Thunder God Vine Chemical Causes Massive Weight Loss in Mice

Screen Shot 2015-05-22 at 9
An artist's rendering of the thunder god vine and the leptin molecule. Eric Smith

A chemical found within the thunder god vine, a plant used in Chinese traditional medicine to treat various ailments, such as inflammation, caused mice to lose a dramatic amount of weight in a new study.

Mice given the substance, called celastrol, lost as much as 45 percent of their body weight, says Umut Ozcan, a researcher and physician at Harvard Medical School and Boston Children's Hospital. What's more, fat stores accounted for almost all of that weight loss, according to a study Ozcan co-authored that is published this week in the journal Cell.

No other substance has had such dramatic obesity-reducing and fat-burning properties in trials on mice to date, Ozcan says. Celastrol also doesn't appear to have toxic effects, at least in animals. He is working to start testing the chemical in humans in the near future, he says.

The chemical acts to increase the body's sensitivity to a hormone called leptin, which is secreted by fat cells. When leptin was discovered 20 years ago, there was great hope that it might be able to treat obesity, because in normal-weight individuals it reduces appetite. But in obese people, the hormone doesn't have the same effect; something about the excess of fat causes these individuals to be insensitive to leptin.

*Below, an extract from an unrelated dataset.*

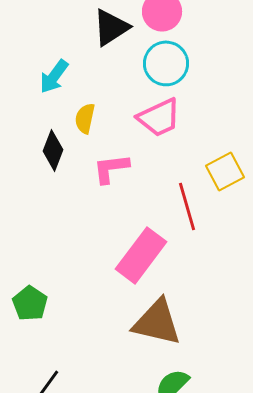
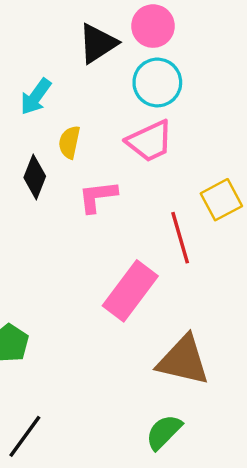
brown triangle: (157, 322) -> (183, 360), moved

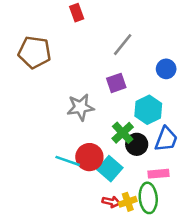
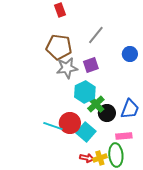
brown pentagon: (34, 52) -> (59, 47), moved
gray star: (80, 107) -> (67, 68), moved
cyan hexagon: (148, 110) -> (85, 92), moved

"Obese people's brains are deaf to leptin," Ozcan says.

In mice, celastrol intervenes in an inflammatory process within bodily cells that leads to leptin insensitivity. And Ozcan hopes it might be able to do the same in humans.

In the meantime, however, he definitely doesn't suggest that people take thunder god vine extract, since it contains many chemicals that aren't celastrol and their safety hasn't been adequately tested, he says. The leaves and stems of the plant are also highly toxic.

That said, some studies have suggested that various extracts, carefully made from peeled roots, may be relatively safe and useful in treating conditions besides obesity, specifically arthritis. A large 2002 study funded by the National Institute of Arthritis and Musculoskeletal and Skin Diseases found that an extract of the plant helped improve symptoms of arthritis more significantly than a conventional medicine known as sulfasalazine.